═══ SUPPLIED ENTRIES

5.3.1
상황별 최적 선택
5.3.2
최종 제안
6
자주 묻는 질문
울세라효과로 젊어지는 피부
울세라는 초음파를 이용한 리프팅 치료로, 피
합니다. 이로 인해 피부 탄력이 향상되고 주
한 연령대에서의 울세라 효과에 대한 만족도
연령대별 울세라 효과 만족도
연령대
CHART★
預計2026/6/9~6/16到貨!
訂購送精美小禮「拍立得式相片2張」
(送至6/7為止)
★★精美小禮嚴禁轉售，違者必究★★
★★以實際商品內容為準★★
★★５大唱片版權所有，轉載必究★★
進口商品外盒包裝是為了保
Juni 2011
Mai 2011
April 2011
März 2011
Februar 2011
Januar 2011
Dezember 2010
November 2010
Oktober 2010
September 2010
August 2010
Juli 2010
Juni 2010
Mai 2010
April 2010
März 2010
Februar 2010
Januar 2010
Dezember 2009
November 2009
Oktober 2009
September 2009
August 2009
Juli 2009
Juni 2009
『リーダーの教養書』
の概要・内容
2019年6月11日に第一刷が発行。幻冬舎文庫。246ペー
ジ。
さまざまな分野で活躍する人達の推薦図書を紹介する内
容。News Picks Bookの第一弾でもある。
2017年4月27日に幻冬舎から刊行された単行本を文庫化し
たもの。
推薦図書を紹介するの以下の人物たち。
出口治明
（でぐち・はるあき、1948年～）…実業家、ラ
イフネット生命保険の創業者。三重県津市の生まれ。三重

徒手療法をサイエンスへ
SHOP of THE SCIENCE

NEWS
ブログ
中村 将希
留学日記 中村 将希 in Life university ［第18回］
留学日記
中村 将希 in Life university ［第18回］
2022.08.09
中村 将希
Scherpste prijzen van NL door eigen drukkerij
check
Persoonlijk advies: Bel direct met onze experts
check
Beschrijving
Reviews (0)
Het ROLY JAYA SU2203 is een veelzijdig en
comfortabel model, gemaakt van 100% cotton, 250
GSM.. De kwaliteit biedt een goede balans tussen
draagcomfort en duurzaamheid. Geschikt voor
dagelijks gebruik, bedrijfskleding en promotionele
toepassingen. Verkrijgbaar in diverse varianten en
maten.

══════
═══ SUPPLIED ENTRIES

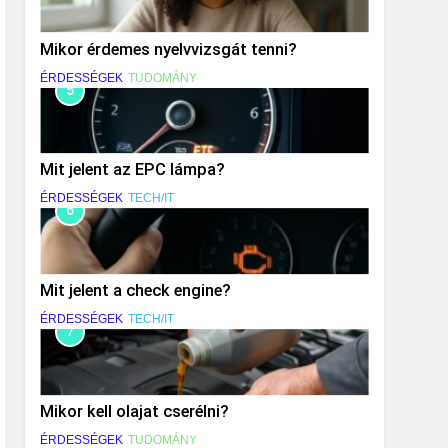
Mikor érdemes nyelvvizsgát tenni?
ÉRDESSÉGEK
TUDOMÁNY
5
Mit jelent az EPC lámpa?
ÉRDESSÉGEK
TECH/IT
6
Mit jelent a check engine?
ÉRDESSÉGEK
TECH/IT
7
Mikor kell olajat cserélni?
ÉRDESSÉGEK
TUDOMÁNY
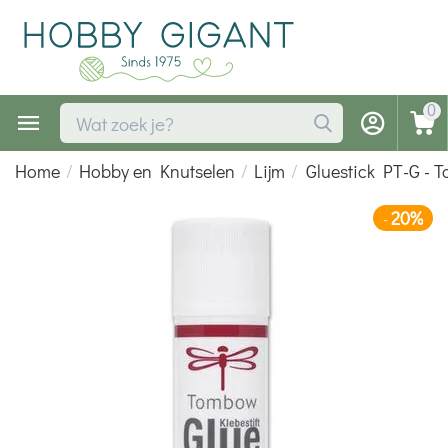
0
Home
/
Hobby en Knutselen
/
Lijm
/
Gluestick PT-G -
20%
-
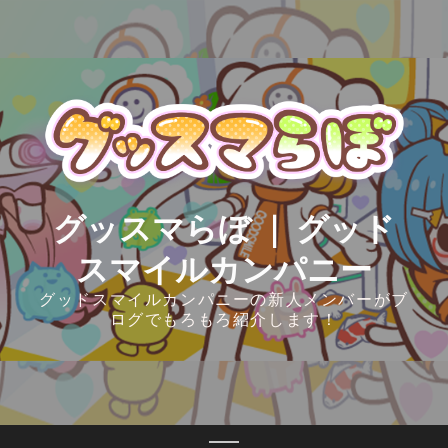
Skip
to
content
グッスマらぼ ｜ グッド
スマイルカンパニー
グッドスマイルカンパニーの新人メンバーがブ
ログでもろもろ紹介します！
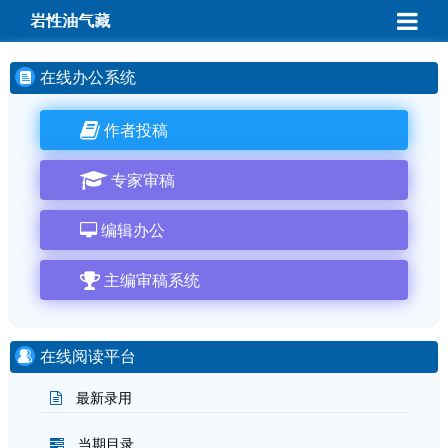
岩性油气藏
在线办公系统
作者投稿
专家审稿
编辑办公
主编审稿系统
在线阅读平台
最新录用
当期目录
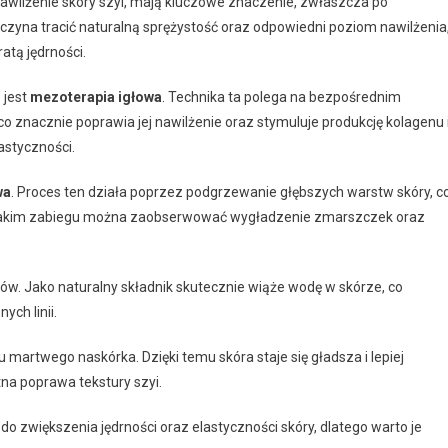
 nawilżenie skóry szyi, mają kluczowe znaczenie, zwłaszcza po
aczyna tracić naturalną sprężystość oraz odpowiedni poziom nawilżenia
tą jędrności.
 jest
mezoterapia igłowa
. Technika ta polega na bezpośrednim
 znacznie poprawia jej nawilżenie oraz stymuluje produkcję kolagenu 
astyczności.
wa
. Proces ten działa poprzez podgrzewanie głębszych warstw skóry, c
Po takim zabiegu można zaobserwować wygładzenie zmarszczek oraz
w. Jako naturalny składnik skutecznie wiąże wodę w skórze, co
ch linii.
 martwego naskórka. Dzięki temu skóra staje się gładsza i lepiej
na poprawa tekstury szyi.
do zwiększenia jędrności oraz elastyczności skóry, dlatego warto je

══════

▶ **PROBLEM STATEMENT**
Up in the listing, locate the line with "Mit jelent az EPC lámpa?"; print it and every line after it down to the line with "do zwiększenia jędrności", which is included too. Skip the pictures.

▶ **EXERCISE SOLUTION**
Mit jelent az EPC lámpa?
ÉRDESSÉGEK
TECH/IT
6
Mit jelent a check engine?
ÉRDESSÉGEK
TECH/IT
7
Mikor kell olajat cserélni?
ÉRDESSÉGEK
TUDOMÁNY
0
Home
/
Hobby en Knutselen
/
Lijm
/
Gluestick PT-G -
20%
-
Skip
to
content
グッスマらぼ ｜ グッド
スマイルカンパニー
グッドスマイルカンパニーの新人メンバーがブ
ログでもろもろ紹介します！
岩性油气藏
在线办公系统
作者投稿
专家审稿
编辑办公
主编审稿系统
在线阅读平台
最新录用
当期目录
 nawilżenie skóry szyi, mają kluczowe znaczenie, zwłaszcza po
aczyna tracić naturalną sprężystość oraz odpowiedni poziom nawilżenia
tą jędrności.
 jest
mezoterapia igłowa
. Technika ta polega na bezpośrednim
 znacznie poprawia jej nawilżenie oraz stymuluje produkcję kolagenu 
astyczności.
wa
. Proces ten działa poprzez podgrzewanie głębszych warstw skóry, c
Po takim zabiegu można zaobserwować wygładzenie zmarszczek oraz
w. Jako naturalny składnik skutecznie wiąże wodę w skórze, co
ch linii.
 martwego naskórka. Dzięki temu skóra staje się gładsza i lepiej
na poprawa tekstury szyi.
do zwiększenia jędrności oraz elastyczności skóry, dlatego warto je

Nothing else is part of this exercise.